À l’appel de plusieurs organisations, collectifs citoyens et personnalités politiques, plusieurs milliers de manifestants se sont réunis dans les rues de Paris ce dimanche 11 mai. Le cortège, parti de la place de la Bastille pour rejoindre celle de la Nation, a rassemblé 3 700 personnes selon la préfecture de police. Les participants ont brandi pancartes et slogans pour dénoncer une progression jugée inquiétante de l’islamophobie en France, tout en rendant hommage à Aboubakar Cissé, un jeune Malien tué dans une mosquée du Gard.
Un hommage à Aboubakar Cissé, symbole d’une inquiétude grandissante
La mort d’Aboubakar Cissé, survenue dans un lieu de culte musulman, a cristallisé les inquiétudes d’une partie de la population. Présente dans le cortège, la famille du jeune homme était entourée de militants et d’élus venus exprimer leur soutien. Sur une pancarte visible durant la marche, on pouvait lire : « Le racisme, ça commence avec des mots et ça finit comme Aboubakar ». Un message qui illustre la crainte d’une banalisation des discours stigmatisants à l’égard des musulmans.
Des figures de La France insoumise (LFI), telles que Jean-Luc Mélenchon, Louis Boyard et Eric Coquerel, ont pris part à la mobilisation. Ils ont dénoncé ce qu’ils considèrent comme une montée préoccupante de l’hostilité envers les musulmans.
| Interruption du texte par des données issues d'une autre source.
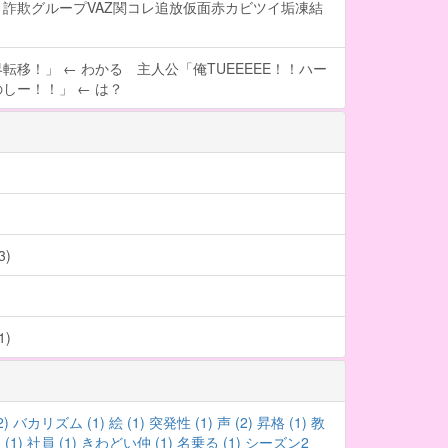
詐欺グループVAZ関コレ追放仮面赤カビツイ垢凍結
転移！」 ← わかる 主人公「俺TUEEEEE！！ハー
しー！！」 ← は？
)
)
2)
バカリズム (1)
絵 (1)
突発性 (1)
声 (2)
昇格 (1)
教
(1)
社員 (1)
きわどい仲 (1)
名乗る (1)
シーズン2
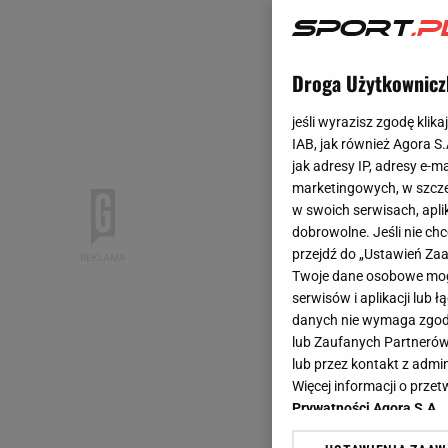
Droga Użytkownicz
jeśli wyrazisz zgodę klika
IAB, jak również Agora S
jak adresy IP, adresy e-m
marketingowych, w szcze
w swoich serwisach, aplik
dobrowolne. Jeśli nie ch
przejdź do „Ustawień Z
Twoje dane osobowe mogą
serwisów i aplikacji lub
danych nie wymaga zgody 
lub Zaufanych Partnerów
lub przez kontakt z admi
Więcej informacji o prz
Prywatności Agora S.A.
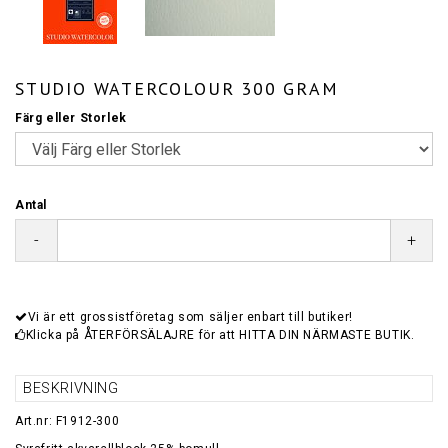
STUDIO WATERCOLOUR 300 GRAM
Färg eller Storlek
Antal
-
+
Vi är ett grossistföretag som säljer enbart till butiker!
Klicka på ÅTERFÖRSÄLAJRE för att HITTA DIN NÄRMASTE BUTIK.
BESKRIVNING
Art.nr: F1912-300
Eric Coquerel a ainsi déclaré : « Il y a une augmentation incontestable de l’islamophobie, jusqu’à la mort d’Aboubakar Cissé dans une mosquée ». Le député a par ailleurs mis en cause Bruno Retailleau, ministre de l’Intérieur, l’accusant de favoriser une fusion entre la droite et l’extrême droite.
Une polémique politique sur le terme « islamophobie »
Les débats autour de l’usage du mot « islamophobie » ont également occupé le devant de la scène. Le ministre de l’Intérieur Bruno Retailleau a déclaré que ce terme possède une « connotation idéologique très marquée », notamment en lien avec les Frères musulmans, ce qui explique selon lui sa non-utilisation par le ministère. À l’inverse, le Premier ministre François Bayrou a défendu l’emploi du mot pour qualifier les actes hostiles envers les musulmans, mettant en avant l’importance de nommer les réalités sociales.
Les données du ministère de l’Intérieur viennent appuyer les inquiétudes exprimées lors de la manifestation. Sur les trois premiers mois de l’année 2025, une augmentation de 72 % des actes antimusulmans a été enregistrée, soit 79 cas recensés, contre 46 à la même période l’année précédente. Ces chiffres traduisent, selon plusieurs collectifs, un climat de plus en plus délétère pour les citoyens de confession musulmane.
Une « peur constante » chez les musulmans de France
Yassine Benyettou, secrétaire national du collectif RED Jeunes et coorganisateur de la marche, a alerté sur un sentiment d’insécurité croissant au sein de la communauté musulmane. Selon lui, la « parole décomplexée » de certains responsables politiques alimente un climat de méfiance et de rejet. Cette situation, estime-t-il, « porte atteinte à la sécurité d’une partie de la population française ».
À l’issue de la manifestation, plusieurs organisateurs ont indiqué vouloir prolonger le mouvement par d’autres actions publiques, afin de maintenir la pression sur les pouvoirs publics et réclamer des réponses concrètes. Ils demandent notamment une reconnaissance politique du phénomène islamophobe, une meilleure protection des lieux de culte, et une lutte renforcée contre les discours de haine.